In 1968 Leone released Once Upon a Time in the West, which, financed by Paramount and with "real" American actors, was supposed to be the culmination of his cycle of reinterpretation of the western but, paradoxically, meant a drastic pause in his promising filmography[12]. Being conceived as a blockbuster once again gave Carlo Simi great possibilities to shine, this time on both Spanish and American stages. And returning to the Leone-Simi relationship, it is significant that Sergio's worst film, Giù la testa / Fistful of Dynamite (1971), is the only one that did not have the services of his trusted set designer... with which he was reunited, fortunately, in what would put a great end to his filmography, the misunderstood Once Upon a Time in America (1984).

Although he did not lavish himself excessively, Simi participated in projects of other prestigious Italian filmmakers and, in fact, was active until shortly before his death, which took place on November 26, 2000, at the age of 76. His most fruitful relationship is the one he had with Pupi Avati (another Sergio would have already seemed an irony of fate!) in three films: Bix (1991), Fratelli e sorelle (1992) and La via degli angeli (1999)[13]; for the former, who evoked the world of jazz in the America of the Roaring Twenties through the tragic figure of the trumpeter Leon Bix Bierderbeke, he achieved an elaborate period recreation that finally gave him a long-deserved David di Donatello.

 

[1] I'm not referring exclusively to Hollywood blockbusters, almost always alien to the auteur concept (unless we consider the producer that way, of course), but also to expensive productions by authors as indisputable as Visconti, Fellini or Bertolucci.

[2] Salvador Juan i Babot, Rafael de España: Juan Alberto, artistic director.

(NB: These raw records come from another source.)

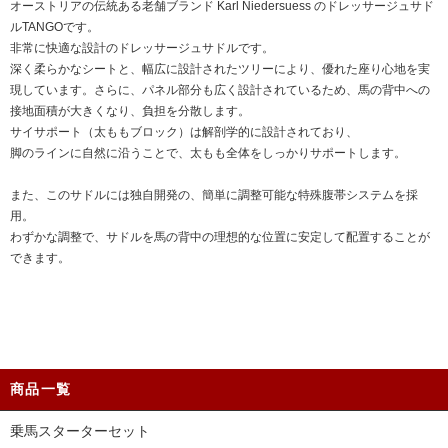
オーストリアの伝統ある老舗ブランド Karl Niedersuess のドレッサージュサド
ルTANGOです。
非常に快適な設計のドレッサージュサドルです。
深く柔らかなシートと、幅広に設計されたツリーにより、優れた座り心地を実
現しています。さらに、パネル部分も広く設計されているため、馬の背中への
接地面積が大きくなり、負担を分散します。
サイサポート（太ももブロック）は解剖学的に設計されており、
脚のラインに自然に沿うことで、太もも全体をしっかりサポートします。
また、このサドルには独自開発の、簡単に調整可能な特殊腹帯システムを採
用。
わずかな調整で、サドルを馬の背中の理想的な位置に安定して配置することが
できます。
商品一覧
乗馬スターターセット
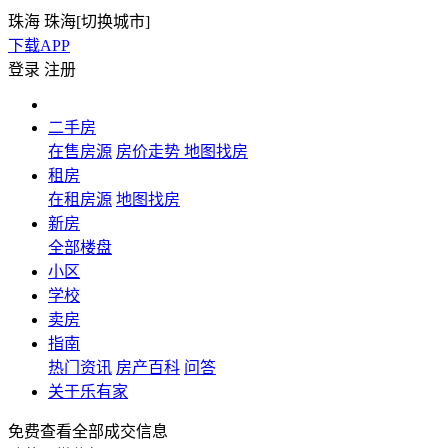
珠海
珠海[
切换城市
]
下载APP
登录
注册
二手房
在售房源
房价走势
地图找房
租房
在租房源
地图找房
新房
全部楼盘
小区
学校
卖房
指南
热门资讯
房产百科
问答
关于乐有家
免费查看全部成交信息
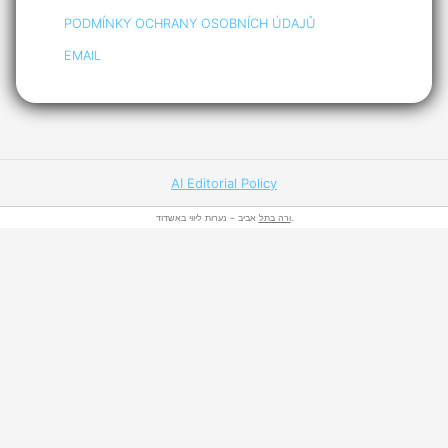
PODMÍNKY OCHRANY OSOBNÍCH ÚDAJŮ
EMAIL
AI Editorial Policy
אביב – נערות ליווי באשדוד.
ורה בתל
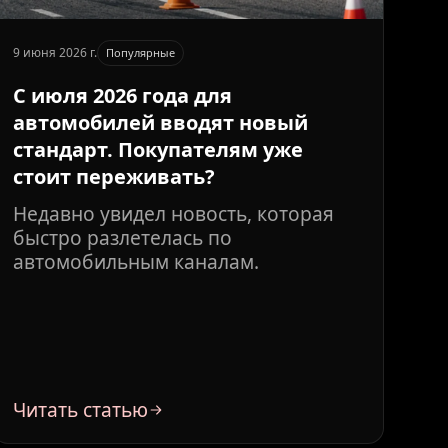
9 июня 2026 г.
Популярные
С июля 2026 года для
автомобилей вводят новый
стандарт. Покупателям уже
стоит переживать?
Недавно увидел новость, которая
быстро разлетелась по
автомобильным каналам.
Читать статью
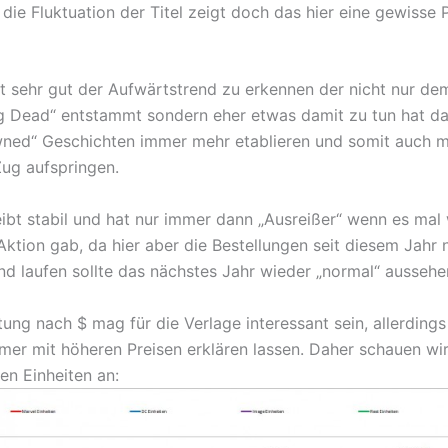
die Fluktuation der Titel zeigt doch das hier eine gewisse 
st sehr gut der Aufwärtstrend zu erkennen der nicht nur de
g Dead“ entstammt sondern eher etwas damit zu tun hat da
ned“ Geschichten immer mehr etablieren und somit auch 
Zug aufspringen.
eibt stabil und hat nur immer dann „Ausreißer“ wenn es mal
ktion gab, da hier aber die Bestellungen seit diesem Jahr 
d laufen sollte das nächstes Jahr wieder „normal“ aussehe
ung nach $ mag für die Verlage interessant sein, allerdings
mer mit höheren Preisen erklären lassen. Daher schauen wi
en Einheiten an:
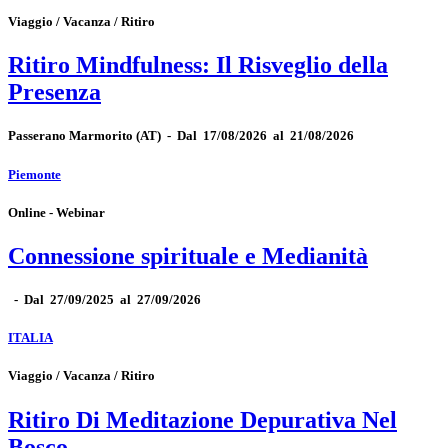
Viaggio / Vacanza / Ritiro
Ritiro Mindfulness: Il Risveglio della
Presenza
Passerano Marmorito
(AT)
-
Dal 17/08/2026 al 21/08/2026
Piemonte
Online - Webinar
Connessione spirituale e Medianità
-
Dal 27/09/2025 al 27/09/2026
ITALIA
Viaggio / Vacanza / Ritiro
Ritiro Di Meditazione Depurativa Nel
Bosco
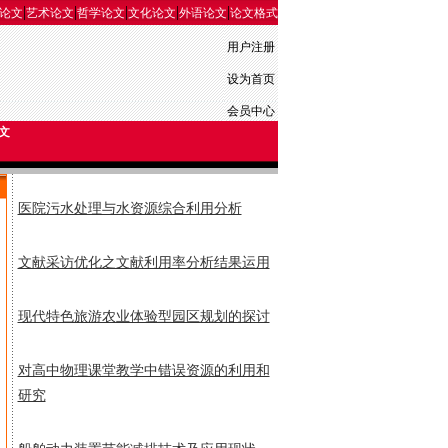
|
|
|
|
|
论文
艺术论文
哲学论文
文化论文
外语论文
论文格式
用户注册
设为首页
会员中心
文
医院污水处理与水资源综合利用分析
文献采访优化之文献利用率分析结果运用
现代特色旅游农业体验型园区规划的探讨
对高中物理课堂教学中错误资源的利用和
研究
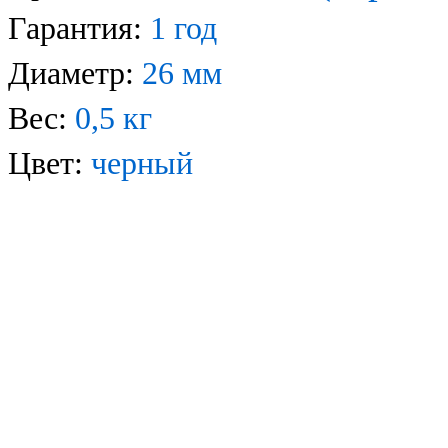
Гарантия:
1 год
Диаметр:
26 мм
Вес:
0,5 кг
Цвет:
черный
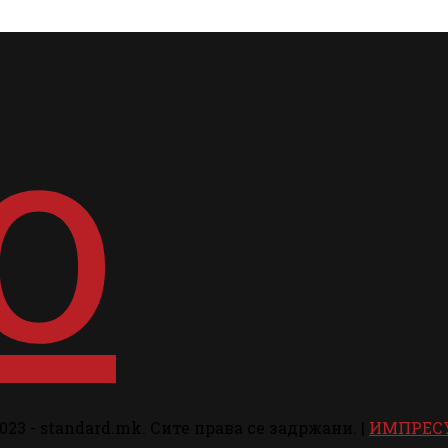
023 - standard.mk. Сите права се задржани. |
ИМПРЕС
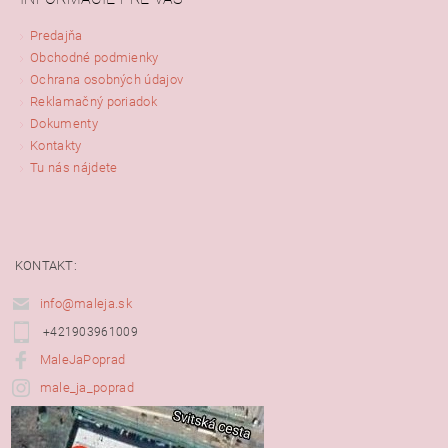
Predajňa
Obchodné podmienky
Ochrana osobných údajov
Reklamačný poriadok
Dokumenty
Kontakty
Tu nás nájdete
KONTAKT:
info@maleja.sk
+421903961009
MaleJaPoprad
male_ja_poprad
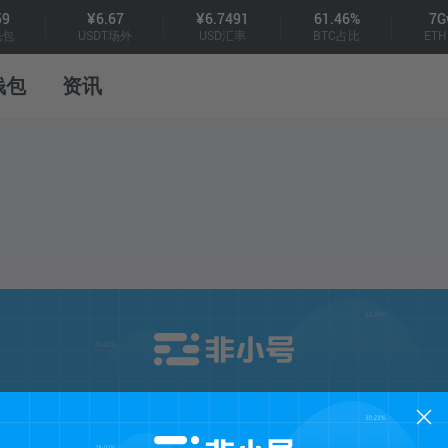
59
¥6.67
¥6.7491
61.46%
7G
钱包
USDT场外
USD汇率
BTC占比
ETH
钱包
资讯
手机登录
注册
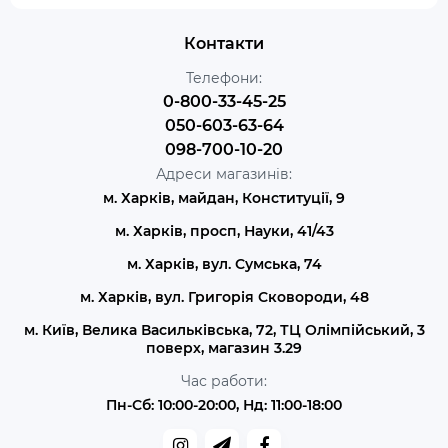
Контакти
Телефони:
0-800-33-45-25
050-603-63-64
098-700-10-20
Адреси магазинів:
м. Харків, майдан, Конституції, 9
м. Харків, просп, Науки, 41/43
м. Харків, вул. Сумська, 74
м. Харків, вул. Григорія Сковороди, 48
м. Київ, Велика Васильківська, 72, ТЦ Олімпійський, 3
поверх, магазин 3.29
Час работи:
Пн-Сб: 10:00-20:00, Нд: 11:00-18:00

Creator of Esplugas City (Esplugues de Llobregat: Ajuntament, 2009).

[3] For the one held in Montpellier in 1998, a mini-catalogue of about 40 pages but with very good illustrations was published, coordinated by Hubert Corbin: Carlo Simi: l'Amérique de Sergio Leone (Montpellier: XX Festival International du Cinéma Méditerranéen).

[4] The principal set designer was Saverio D'Eugenio.

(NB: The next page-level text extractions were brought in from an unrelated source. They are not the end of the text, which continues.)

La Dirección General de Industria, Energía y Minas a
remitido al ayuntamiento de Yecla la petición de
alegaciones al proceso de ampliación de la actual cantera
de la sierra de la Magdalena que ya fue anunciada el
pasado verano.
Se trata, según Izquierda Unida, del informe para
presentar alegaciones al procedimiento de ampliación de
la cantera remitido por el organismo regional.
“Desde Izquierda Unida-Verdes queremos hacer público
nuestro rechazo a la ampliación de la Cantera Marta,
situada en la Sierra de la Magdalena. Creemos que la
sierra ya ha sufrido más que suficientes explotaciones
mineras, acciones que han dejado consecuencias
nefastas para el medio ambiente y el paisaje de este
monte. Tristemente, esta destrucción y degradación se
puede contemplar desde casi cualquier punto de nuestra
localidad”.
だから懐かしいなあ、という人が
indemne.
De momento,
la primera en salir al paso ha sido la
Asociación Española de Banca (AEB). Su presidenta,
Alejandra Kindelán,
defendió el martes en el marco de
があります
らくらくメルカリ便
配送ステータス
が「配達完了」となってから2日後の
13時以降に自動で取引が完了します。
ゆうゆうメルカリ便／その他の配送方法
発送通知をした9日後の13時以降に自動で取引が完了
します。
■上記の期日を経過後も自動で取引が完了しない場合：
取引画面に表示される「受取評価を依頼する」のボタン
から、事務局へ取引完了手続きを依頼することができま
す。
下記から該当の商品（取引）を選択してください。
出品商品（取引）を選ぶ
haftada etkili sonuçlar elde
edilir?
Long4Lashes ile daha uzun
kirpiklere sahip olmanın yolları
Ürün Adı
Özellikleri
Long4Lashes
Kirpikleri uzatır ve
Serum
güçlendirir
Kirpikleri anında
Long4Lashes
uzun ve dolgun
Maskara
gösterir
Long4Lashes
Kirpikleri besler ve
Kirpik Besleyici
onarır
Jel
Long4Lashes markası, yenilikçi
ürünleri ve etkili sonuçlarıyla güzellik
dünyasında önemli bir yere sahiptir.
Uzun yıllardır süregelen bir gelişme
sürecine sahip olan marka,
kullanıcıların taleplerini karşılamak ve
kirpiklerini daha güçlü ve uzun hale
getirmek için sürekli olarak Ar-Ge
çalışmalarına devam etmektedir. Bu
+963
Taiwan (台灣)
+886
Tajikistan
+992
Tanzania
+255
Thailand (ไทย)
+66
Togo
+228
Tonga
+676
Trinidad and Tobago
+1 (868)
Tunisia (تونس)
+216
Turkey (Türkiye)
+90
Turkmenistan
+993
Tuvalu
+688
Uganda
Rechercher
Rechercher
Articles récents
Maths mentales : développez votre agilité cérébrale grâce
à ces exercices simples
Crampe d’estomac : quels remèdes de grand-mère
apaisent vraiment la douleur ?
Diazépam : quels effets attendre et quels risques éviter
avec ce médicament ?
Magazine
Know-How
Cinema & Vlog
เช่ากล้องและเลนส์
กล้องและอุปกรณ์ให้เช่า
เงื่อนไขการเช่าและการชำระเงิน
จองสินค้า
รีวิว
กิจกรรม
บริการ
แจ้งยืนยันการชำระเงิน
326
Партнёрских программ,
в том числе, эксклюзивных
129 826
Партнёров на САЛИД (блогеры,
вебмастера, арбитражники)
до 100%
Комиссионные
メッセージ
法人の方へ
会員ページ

[5] Rafael de España, La pantalla épica. The Heroes of Antiquity through Cinema (Madrid: T&B, 2009), p. 220-221.

[6] The main purpose of this film was to lend a hand to the hard-working producer Goffredo Lombardo, who at that time was in serious financial trouble due to the expenditures of Sodom and Gomorrah (1962, Robert Aldrich) and The Leopard (Il gattopardo, 1963, Luchino Visconti). A large group of performers linked to the Titanus offered to play small roles without pay.

[7] In Eastwood. Since My Name Defends Me (José Manuel Lara Foundation, 2017), Francisco Reyero argues that Simi would have had a non-film working relationship with Colombo, specifically some renovations in his home. What he does not clarify is whether they were before or after his stage performances in the two westerns of the Jolly

[8] He had appeared as assistant director of Massacro to Albert Band's Grande Canyon, but all indications are that his presence in the credits was to meet union dues. About this somewhat enigmatic character that was Band, vid. Rafael de España, Sin dollars no hay ataúdes. 50 examples of Mediterranean western (Barcelona: Oberta Publishing, 2019), p. 23.

[9] The Spanish version of the script was entitled Ray the Magnificent and, as in the Italian version, the authors were Víctor A. Catena and Jaime Comas.

[10] In the exhibition Madrid territorio Far West (Hoyo de Manzanares Cultural Centre, 19/04-14/05/2021) some of his watercolours could be seen (apparently) intended for Las pistolas no discuten. https://hoyodemanzanares.fandom.com/es/wiki/Madrid,_Territorio_Far_West

[11] Ehi amico... c'è Sabata, hai chiuso! (1969, Frank Kramer), distributed in Spain under the anodyne title Blood Gold.

[12] Although he has staunch defenders, his attempt to pay homage to the "classic" western (Ford, to put it simply) and, at the same time, demystify it crudely, could create a sense of bewilderment in viewers and, among Americans, even a clear rejection. In case any reader wants to know my opinion about this and Leone's other westerns, I refer you to No Dollars There Are No Coffins, cit., passim.

[13] None of them were commercially released in Spain, like almost all of their director's films.